| What needs to be done |
Transcribe the records verbatim, images excluded.

| Study material |
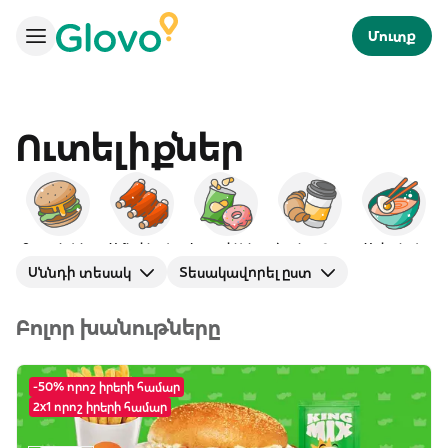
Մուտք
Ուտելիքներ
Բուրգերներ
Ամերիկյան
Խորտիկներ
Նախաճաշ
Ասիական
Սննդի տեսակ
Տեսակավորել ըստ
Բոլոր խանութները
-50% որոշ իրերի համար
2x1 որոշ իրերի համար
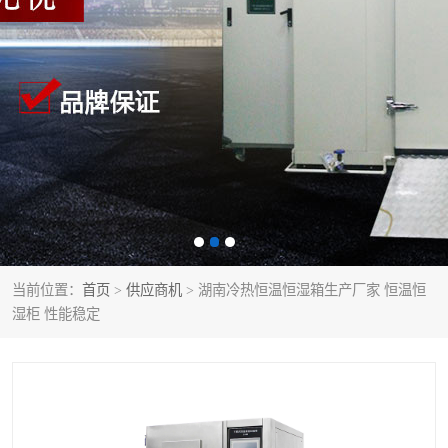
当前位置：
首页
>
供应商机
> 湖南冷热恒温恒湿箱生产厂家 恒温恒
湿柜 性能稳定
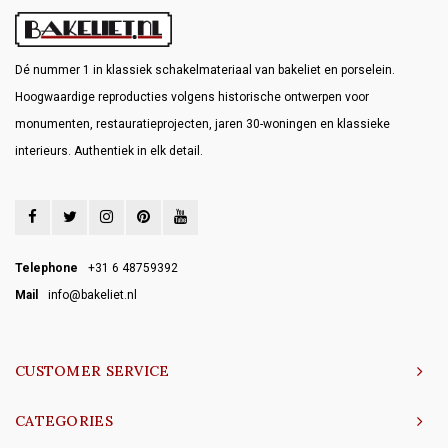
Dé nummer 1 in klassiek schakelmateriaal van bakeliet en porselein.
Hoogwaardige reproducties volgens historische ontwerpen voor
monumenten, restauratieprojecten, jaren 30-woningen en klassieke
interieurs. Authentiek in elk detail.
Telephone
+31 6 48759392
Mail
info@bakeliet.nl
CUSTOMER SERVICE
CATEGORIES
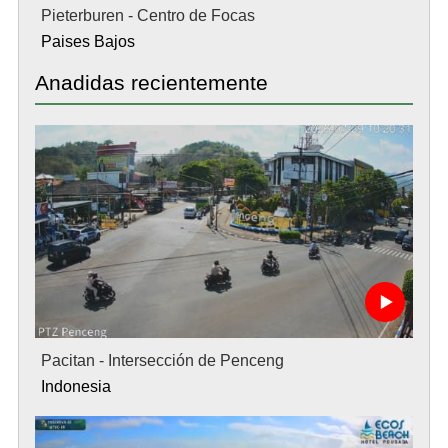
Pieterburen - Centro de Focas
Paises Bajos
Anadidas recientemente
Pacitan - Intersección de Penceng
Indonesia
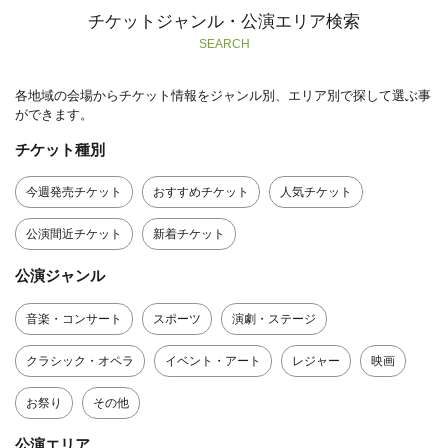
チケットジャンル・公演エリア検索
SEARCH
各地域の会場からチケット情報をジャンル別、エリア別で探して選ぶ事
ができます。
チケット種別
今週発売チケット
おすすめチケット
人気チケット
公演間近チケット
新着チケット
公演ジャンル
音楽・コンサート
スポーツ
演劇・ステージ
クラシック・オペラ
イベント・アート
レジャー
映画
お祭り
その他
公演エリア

| Response box |
Մուտք
Ուտելիքներ
Բուրգերներ
Ամերիկյան
Խորտիկներ
Նախաճաշ
Ասիական
Սննդի տեսակ
Տեսակավորել ըստ
Բոլոր խանութները
-50% որոշ իրերի համար
2x1 որոշ իրերի համար
当前位置：
首页
>
供应商机
> 湖南冷热恒温恒湿箱生产厂家 恒温恒
湿柜 性能稳定
Dé nummer 1 in klassiek schakelmateriaal van bakeliet en porselein.
Hoogwaardige reproducties volgens historische ontwerpen voor
monumenten, restauratieprojecten, jaren 30-woningen en klassieke
interieurs. Authentiek in elk detail.
Telephone
+31 6 48759392
Mail
info@bakeliet.nl
CUSTOMER SERVICE
CATEGORIES
Pieterburen - Centro de Focas
Paises Bajos
Anadidas recientemente
Pacitan - Intersección de Penceng
Indonesia
チケットジャンル・公演エリア検索
SEARCH
各地域の会場からチケット情報をジャンル別、エリア別で探して選ぶ事
ができます。
チケット種別
今週発売チケット
おすすめチケット
人気チケット
公演間近チケット
新着チケット
公演ジャンル
音楽・コンサート
スポーツ
演劇・ステージ
クラシック・オペラ
イベント・アート
レジャー
映画
お祭り
その他
公演エリア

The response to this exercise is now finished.